# [WHAT YOU NEED TO DO]
Whenever a line of the material contains the string "rescue", it should be copied.

# [RECORDS FOR PROCESSING]
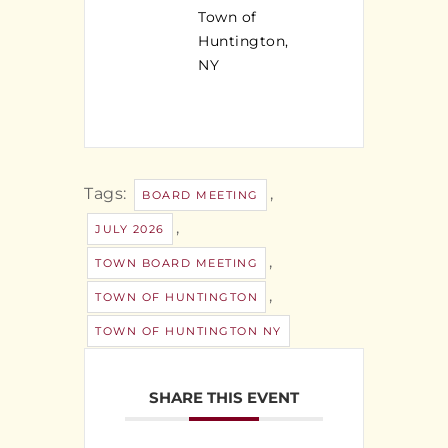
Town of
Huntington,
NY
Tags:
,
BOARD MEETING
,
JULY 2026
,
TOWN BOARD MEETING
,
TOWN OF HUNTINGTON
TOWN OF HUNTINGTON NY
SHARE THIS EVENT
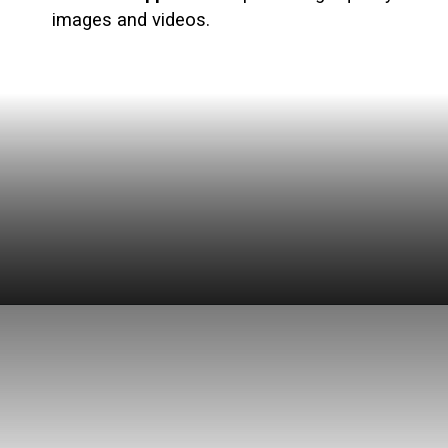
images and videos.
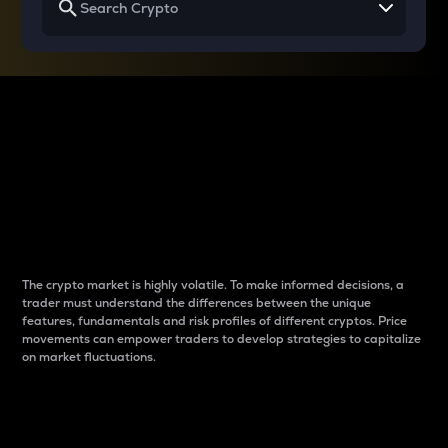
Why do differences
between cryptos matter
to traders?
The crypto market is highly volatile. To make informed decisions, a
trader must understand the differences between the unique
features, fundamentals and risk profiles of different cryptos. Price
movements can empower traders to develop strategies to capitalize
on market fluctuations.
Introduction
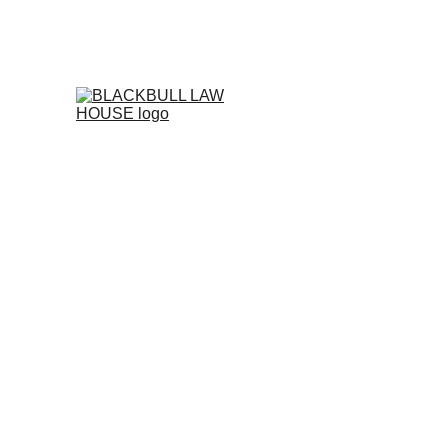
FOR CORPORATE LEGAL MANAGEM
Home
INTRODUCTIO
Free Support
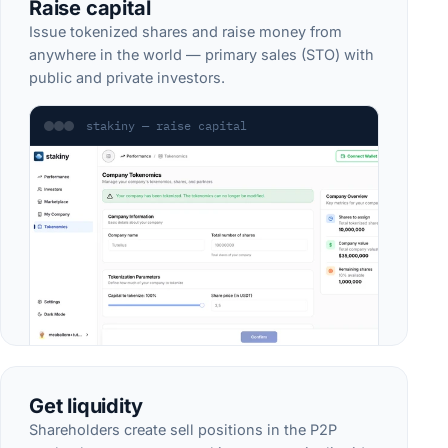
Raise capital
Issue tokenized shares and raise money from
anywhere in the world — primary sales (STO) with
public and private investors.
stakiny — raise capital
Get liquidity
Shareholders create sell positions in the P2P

---

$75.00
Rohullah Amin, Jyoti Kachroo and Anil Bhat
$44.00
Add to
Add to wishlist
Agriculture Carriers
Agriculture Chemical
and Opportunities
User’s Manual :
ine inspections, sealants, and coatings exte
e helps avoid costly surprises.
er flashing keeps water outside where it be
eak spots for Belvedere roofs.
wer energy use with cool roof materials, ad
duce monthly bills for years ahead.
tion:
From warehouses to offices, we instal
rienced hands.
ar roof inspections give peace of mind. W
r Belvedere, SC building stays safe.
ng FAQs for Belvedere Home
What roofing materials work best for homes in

---

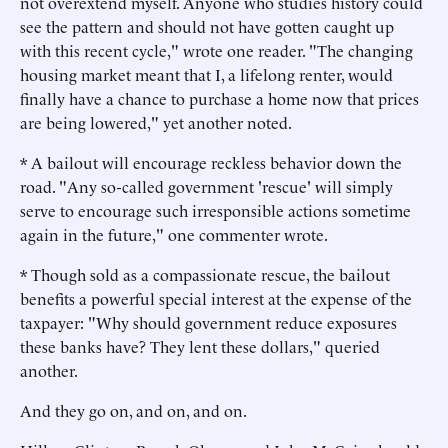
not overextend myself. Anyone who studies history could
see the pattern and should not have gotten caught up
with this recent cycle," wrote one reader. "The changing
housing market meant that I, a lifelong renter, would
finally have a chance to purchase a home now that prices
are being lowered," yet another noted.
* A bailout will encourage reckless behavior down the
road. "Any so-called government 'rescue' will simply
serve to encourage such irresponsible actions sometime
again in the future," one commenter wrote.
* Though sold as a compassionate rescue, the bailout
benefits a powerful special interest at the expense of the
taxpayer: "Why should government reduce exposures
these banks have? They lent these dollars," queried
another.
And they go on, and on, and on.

# [EXERCISE SOLUTION]
road. "Any so-called government 'rescue' will simply
* Though sold as a compassionate rescue, the bailout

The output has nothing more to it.